Theom Databricks Onboarding

Theom provides a cloud-native security platform that discovers, tracks, and protects enterprise data in cloud environments. Engineered to deploy quickly, Theom delivers immediate value to businesses of any size by uncovering risks to data loss and prioritizing corrective actions.

Theom builds a situational awareness of all data flows, known and unknown, in multi-cloud environments. Using a specialized set of Security Dimensions, the platform detects and summarizes critical risks for data at rest or in motion, across thousands of cloud data stores. Theom offers a rich set of security features and capabilities within its platform to ensure data access governance, protection, integrity and compliance of the data in Databricks and a variety of other data store platforms. Theom integrates with Unity Catalog of Databricks.

Theom delivers continuous visibility and actionable insights against emerging threats and new data breaches while ensuring that no data leaves the enterprise's realm for Theom to deliver outcomes. Theom customers can focus on growing their business through digital transformation by securely using data in the cloud.

Security Tenets

Theom can be onboarded using a secure connector to your AWS or Azure or GCP Databricks environment.

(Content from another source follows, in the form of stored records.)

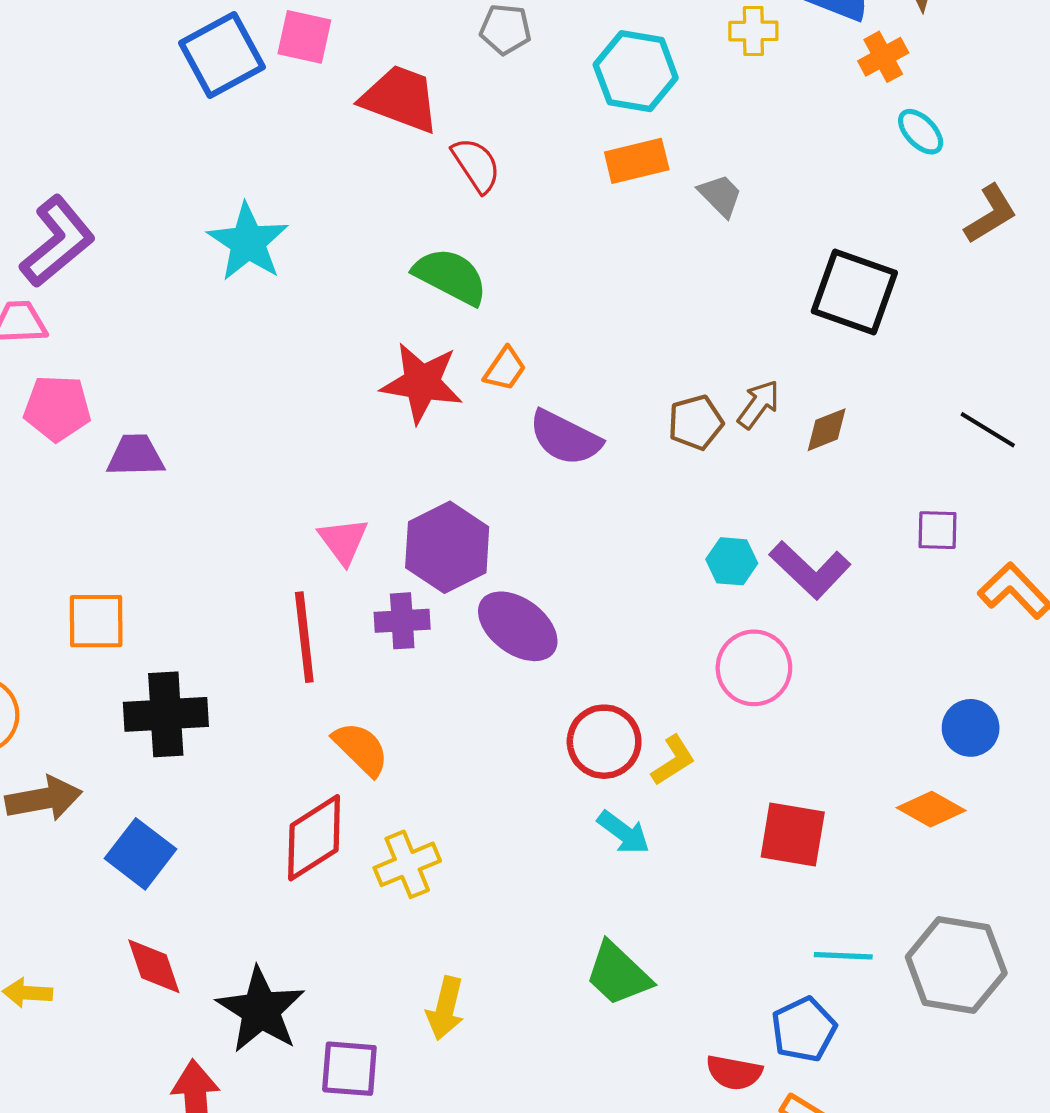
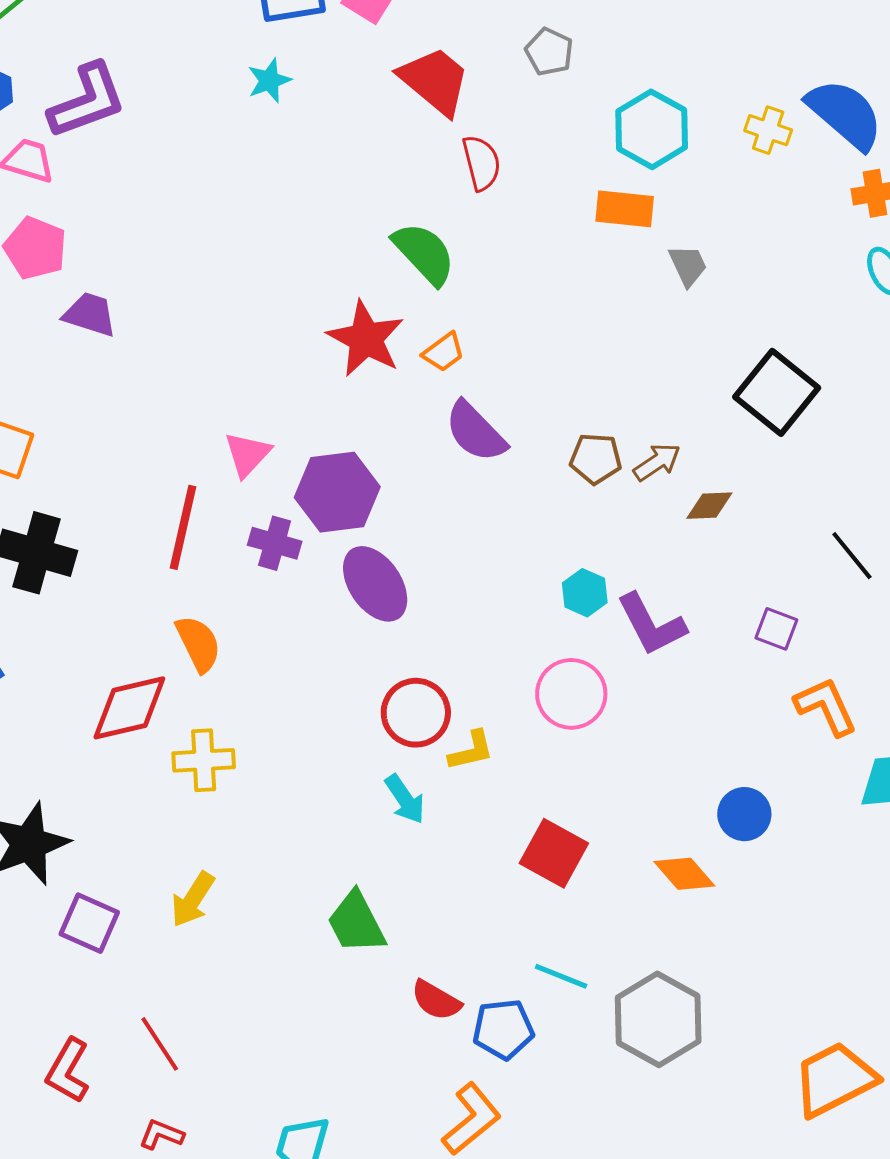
cyan star: (248, 242) -> (269, 81), moved, size x0.6
red semicircle: (734, 1072) -> (436, 1000), moved

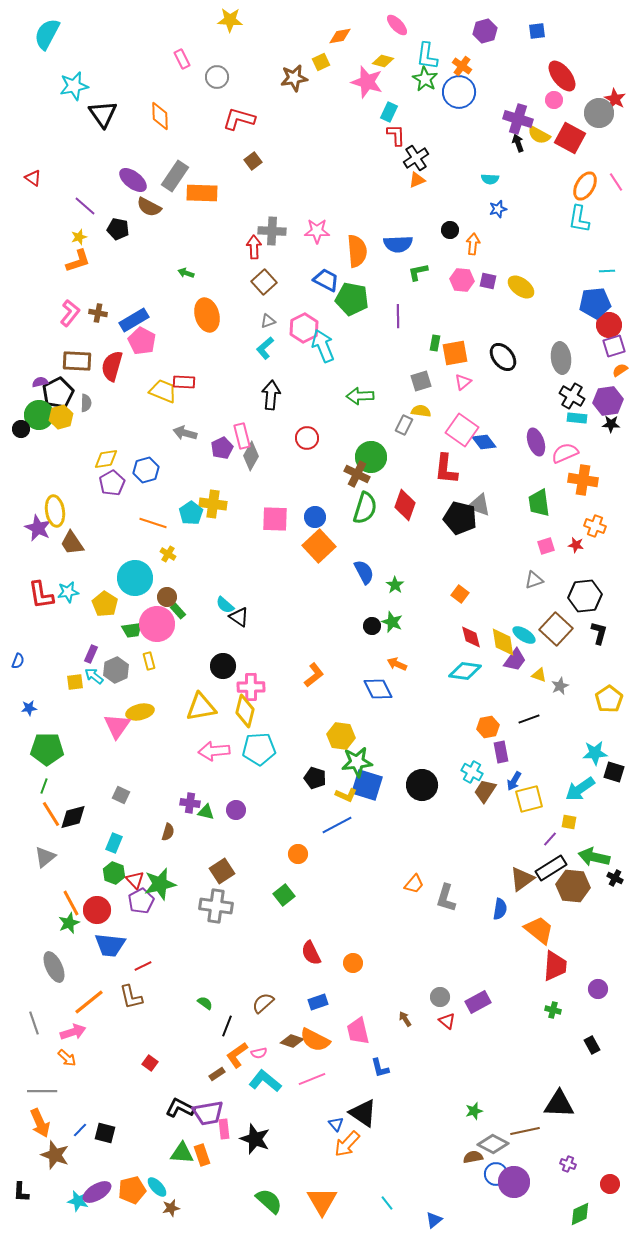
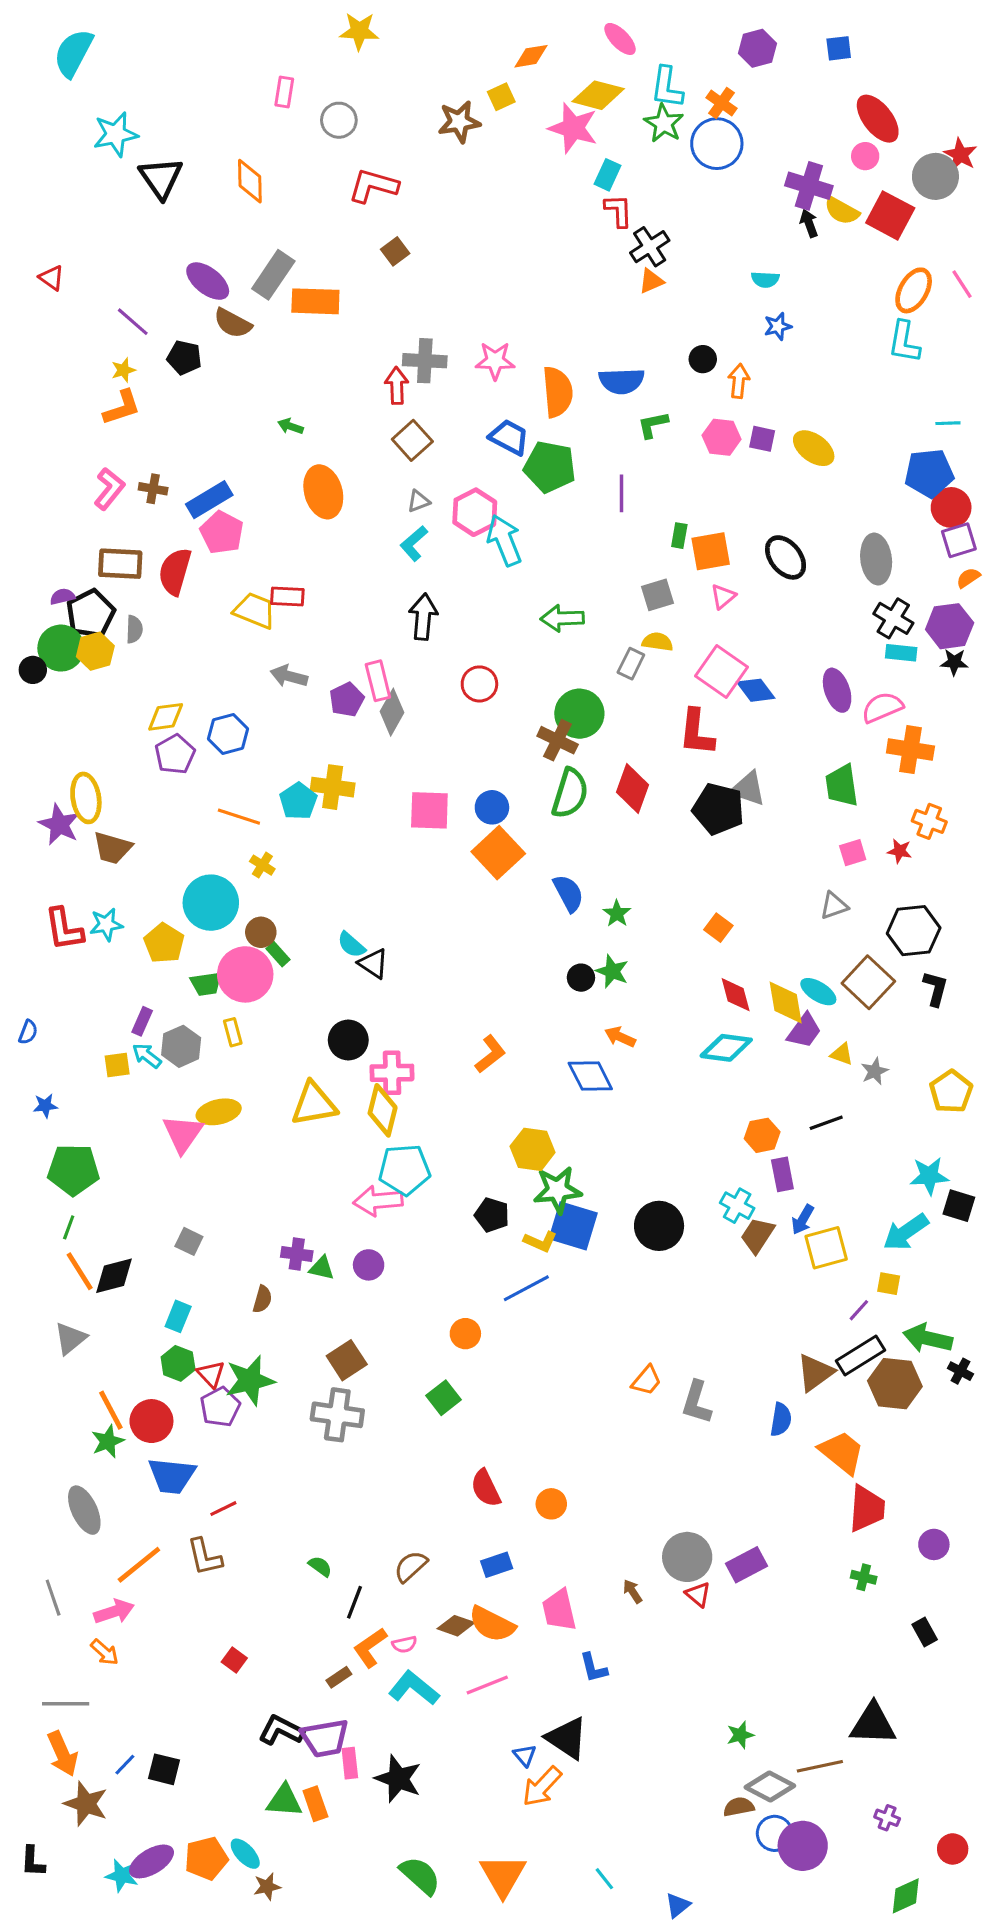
pink rectangle: (182, 59) -> (284, 92), turned 36
yellow diamond: (383, 61) -> (598, 95), size x1.5
brown trapezoid: (72, 543) -> (112, 848), turned -40
pink arrow: (214, 751) -> (378, 1201), moved
gray circle: (440, 997) -> (687, 1557), size x1.6

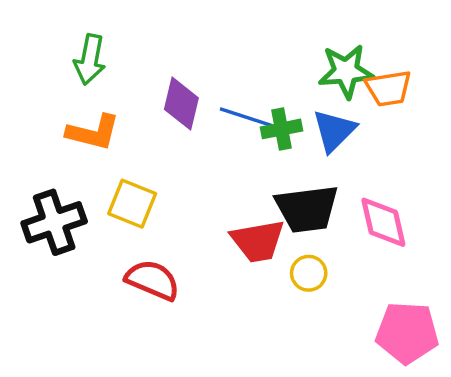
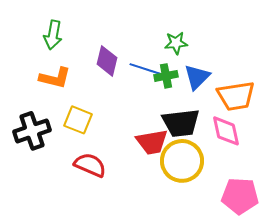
green star: (346, 71) -> (176, 43), moved, size x0.7
orange trapezoid: (388, 88) -> (236, 96), moved, size x1.4
yellow circle: (309, 273) -> (182, 161), size x2.0

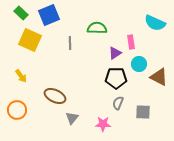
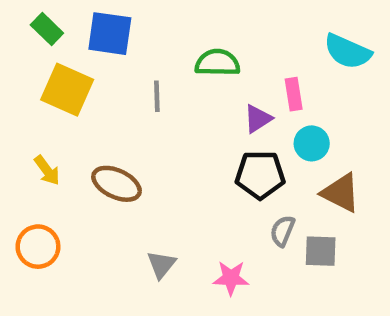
blue square: (49, 15) -> (110, 34), turned 30
brown triangle: (159, 77) -> (341, 193), moved
brown ellipse: (55, 96) -> (116, 184), moved
gray semicircle: (118, 103) -> (282, 231), moved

Theom prides itself on security at every step of the product development process. Our guiding principles towards this goal are:

  1. Customer data never leaves the Customer's jurisdiction
  2. Encryption at rest and in transit for pseudonymized meta data (to be displayed)

Theom Components

Before diving into the prerequisites, let us understand the three main components of Theom.

  1. Theom Cloud - this component hosts the web service and the unification layer across all the different cloud data warehouses, data lakes and clouds. This allows Theom to deliver on policies and compliance follows the data without access to customer data.
  2. Theom Engine - this component resides within the customer’s environment and deployed as native Databricks components within the customer’s Databricks workspaces for AWS. For Azure this app is deployed via the Azure enterprise app registration process.

Deployment in Azure

Onboarding Pre-requisites
Theom Cloud

Before diving into the prerequisites, let us understand the three main components of Theom.

  • User 0 - To onboard a tenant, we need the following identifiers of a user capable of invoking the setup process within Theom.
    1. Full Name
    2. Email address - This may be an email alias to which the user 0 subscribes.
  • The user should either have the following permissions or be able to work with personnel that have:
    • Azure user with privileges to:
      • Register Azure enterprise applications.
      • Provide Theom service principal permissions to read Log Analytics Workspace
    • Databricks Admin Privileges for the Databricks specific tasks
  • Have the subscription ID from Azure ready. This is an existing subscription ID in Azure where Databricks has been deployed.
Steps for Deployment
Theom UI

On the Databricks Deployment page, install the Theom App and note down the application ID.

Azure Portal
  1. Create a Azure Log Analytics Workspace (if one does not already exist) in the same subscription as the Databricks Workspace. Assign the Theom user the Log Analytics Reader permission.
    • Note: this step is not required if you already have an existing Log Analytics workspace.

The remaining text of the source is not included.